On February the 2nd it is Time to Talk day 2017. I think this is a great initiative. I know it’s been running for a few years now and I really hope that each year more and more people speak up about their mental health because we all have mental health. Just like our physical health, our mental health can be good, or not so good and it will vary. Just like our physical health, we might suddenly find ourselves in a situation with our mental health that was previously unthinkable. Very suddenly everything can change but the world still turns, the people around you still go on, and you can be left wondering.. how could this have happened to me? I’m not like that… Just like with our physical health there are risk factors in mental health – you probably know that being overweight increases your risk of diabetes, but, have any of us really stopped to consider just how that person with mental illness arrived there? I wonder what they were struggling with for the illness to begin. I suppose it’s easier for us to think of those suffering from mental illness as weak, sensitive flowers because it means that we can reassure ourselves that it will never be us. Until it is. And then…what?
Over the last few years I’ve noticed more people speaking openly about depression and anxiety and it’s brilliant. Even men, a group that speaking about their mental health is almost forbidden (sensitive flowers right?). This is awesome…but… (I’m sorry there’s a but) I want us to talk more. I want us to start being able to share some of of the more (perceived) frightening aspects of mental illness. I think they’re frightening because they are so mysterious, shrouded in hearsay, misinformation and sensationalism. Let’s name some of these bogeymen: suicide; self-harm; hallucinations; hearing voices; psychosis; dissociation; flashbacks; delusions.

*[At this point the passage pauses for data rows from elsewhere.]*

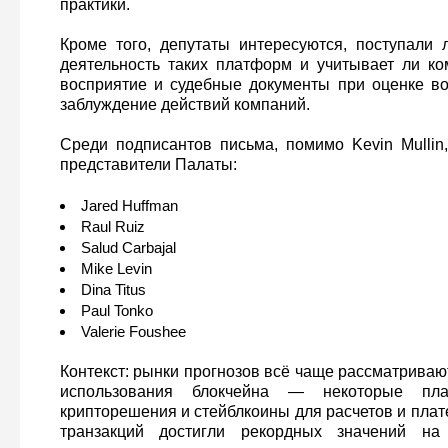
практики.
Кроме того, депутаты интересуются, поступали
деятельность таких платформ и учитывает ли к
восприятие и судебные документы при оценке в
заблуждение действий компаний.
Среди подписантов письма, помимо Kevin Mulli
представители Палаты:
Jared Huffman
Raul Ruiz
Salud Carbajal
Mike Levin
Dina Titus
Paul Tonko
Valerie Foushee
Контекст: рынки прогнозов всё чаще рассматриваю
использования блокчейна — некоторые пла
крипторешения и стейблкоины для расчетов и пла
транзакций достигли рекордных значений н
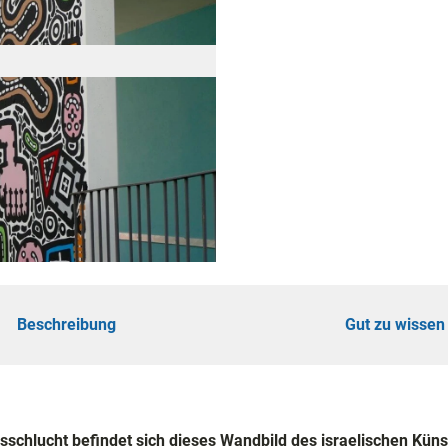
ad
shöhe
n
ertouren
hrungen
Beschreibung
Gut zu wissen
omie
schlucht befindet sich dieses Wandbild des israelischen Küns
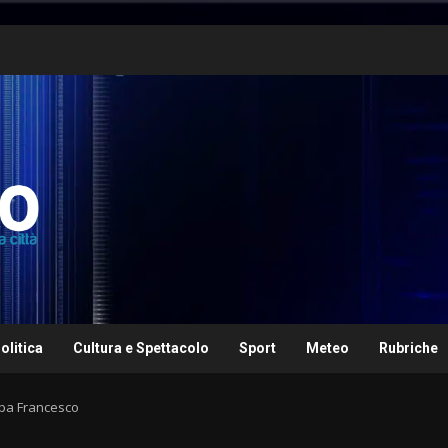
olitica
Cultura e Spettacolo
Sport
Meteo
Rubriche
apa Francesco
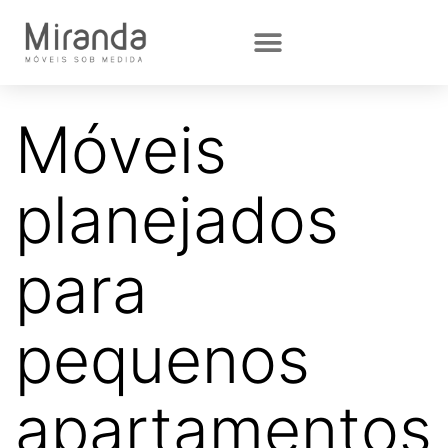
Móveis
planejados
para
pequenos
apartamentos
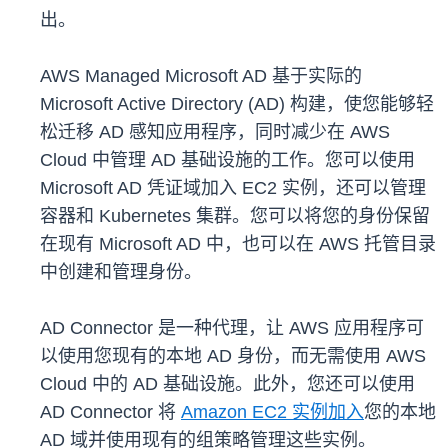
出。
AWS Managed Microsoft AD 基于实际的
Microsoft Active Directory (AD) 构建，使您能够轻
松迁移 AD 感知应用程序，同时减少在 AWS
Cloud 中管理 AD 基础设施的工作。您可以使用
Microsoft AD 凭证域加入 EC2 实例，还可以管理
容器和 Kubernetes 集群。您可以将您的身份保留
在现有 Microsoft AD 中，也可以在 AWS 托管目录
中创建和管理身份。
AD Connector 是一种代理，让 AWS 应用程序可
以使用您现有的本地 AD 身份，而无需使用 AWS
Cloud 中的 AD 基础设施。此外，您还可以使用
AD Connector 将
Amazon EC2 实例加入
您的本地
AD 域并使用现有的组策略管理这些实例。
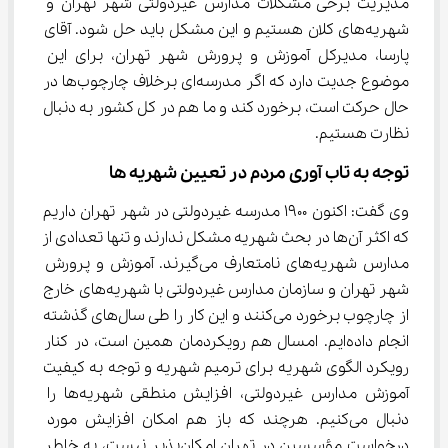
مدیریت برخی مشکلات مدارس غیردولتی شهر تهران و 
شهریه‌های کلان هستیم و این مشکل باید حل شود. آقای 
پارسا، مدیرکل آموزش و پرورش شهر تهران، برای این 
موضوع جدیت دارد که اگر مدرسه‌ای برخلاف چارچوب‌ها در 
حال حرکت است، برخورد کند و ما هم در کل کشور به دنبال 
نظارت هستیم.
توجه به تاب آوری مردم در تعیین شهریه ها
وی گفت: اکنون 1900 مدرسه غیردولتی در شهر تهران داریم 
که اکثر آن‌ها در بحث شهریه مشکل ندارند و تنها تعدادی از 
مدارس شهریه‌های نامتعارف می‌گیرند. آموزش و پرورش 
شهر تهران و سازمان مدارس غیردولتی با شهریه‌های خارج 
از چارچوب برخورد می‌کنند و این کار را طی سال‌های گذشته 
انجام داده‌ایم. امسال هم رویکردمان همین است، در کنار 
رویکرد الگوی شهریه برای ترمیم شهریه و توجه به کیفیت 
آموزش مدارس غیردولتی، افزایش منطقی شهریه‌ها را 
دنبال می‌کنیم. هرچند که باز هم امکان افزایش مورد 
درخواست مؤسسین در تهران امکان‌پذیر نیست، به خاطر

I don’t work anymore. That came as a huge surprise to me. I never imagined that would be me. I used to be a research scientist for a major pharmaceutical company – intercontinental conference calling, symposiums, shares and benefits. Then I retrained as a science teacher and I was successfully climbing the career ladder with the aim of being a head of chemistry and a lead teacher. See? Normal. Doing life and doing pretty well at it but the risk factors were there. Without realising what I was doing I actually fought mental illness all my life and then, and I don’t know how it happened really, everything changed. I tried to kill myself. Now I’m at home I get to catch up on a lot of TV (no, not lucky me). There’s a lot of crime stuff on during the day. Know who the baddies are? Yeah, they usually have mental illness and are suffering with the bogeymen. But, you see, this is my point – I’ve experienced a few of those bogeymen symptoms and I’m as dangerous as a wet tea bag (i.e. not very). People would know that if I could talk to them about it.
Very few people in my life know that I tried to kill myself. Even fewer know about the self-harm. My husband and I haven’t even spoken about it. I keep meaning to. He must see the cuts but then I hide them so well I wonder if he does know. How do I tell someone who loves me that I deliberately take a knife to myself? I don’t know but it’s definitely time to talk, seriously, because self-harm is a very real and troubling part of my mental illness. This leads me to another massive misconception about mental illness – that it is attention seeking. Are you kidding me?! Attention seeking?! Ha! Right. No, that’s the kind of attention I can do without ta. People being afraid of me, thinking I’m crazy (which I am but it’s ok)?! No, no,no! Attention seeking. Wow. I’m not saying people don’t ever look for some sort of concern or help and that can be in really messed up ways but that’s mental illness for you – it can make rational thought kind of difficult sometimes!
My diagnoses are borderline personality disorder (BPD) and complex post traumatic stress disorder (cPTSD). I’d never even heard of BPD so I googled it. It’s a heartbreaking and damning read: attention seeking, manipulative, liars. Difficult to love? Aggressive or violent? Hand on heart I will tell you that those particular traits do not apply to me (well, maybe I’m hard to love I dunno) but imagine what people will think of me when I tell them that I have BPD (that they’ve probably never heard of) and if they go so far as to google it? Yeah. So it’d be really great to be able to talk about it, to let them know the truth; what I struggle with and how I manage it and why I’m still me. Then there’s the cPTSD bit. This tells people that I have something awful in my past. They don’t want to ask for fear of upsetting me and I don’t tell them because I know it will upset them (been there, done that, sat through the awkwardness).
No one knows what to say but, you know what, that’s OK. This stuff is complicated. It’d be a lot easier if we could talk about it so that’s what I’m saying: it’s time to talk about the scary (not really!) stuff too. Oh, and I want to make clear that I am absolutely not minimising depression and anxiety. I find the depression the worst part of my illness. It’s brutal and can be life-threatening, as anxiety can be too. These conditions have a continuum and if your depression/anxiety is classed as mild then it is still an illness and you have every right to receive the correct treatment. You deserve empathy and understanding. So, no matter how your mental health is faring currently do make time to talk. Please.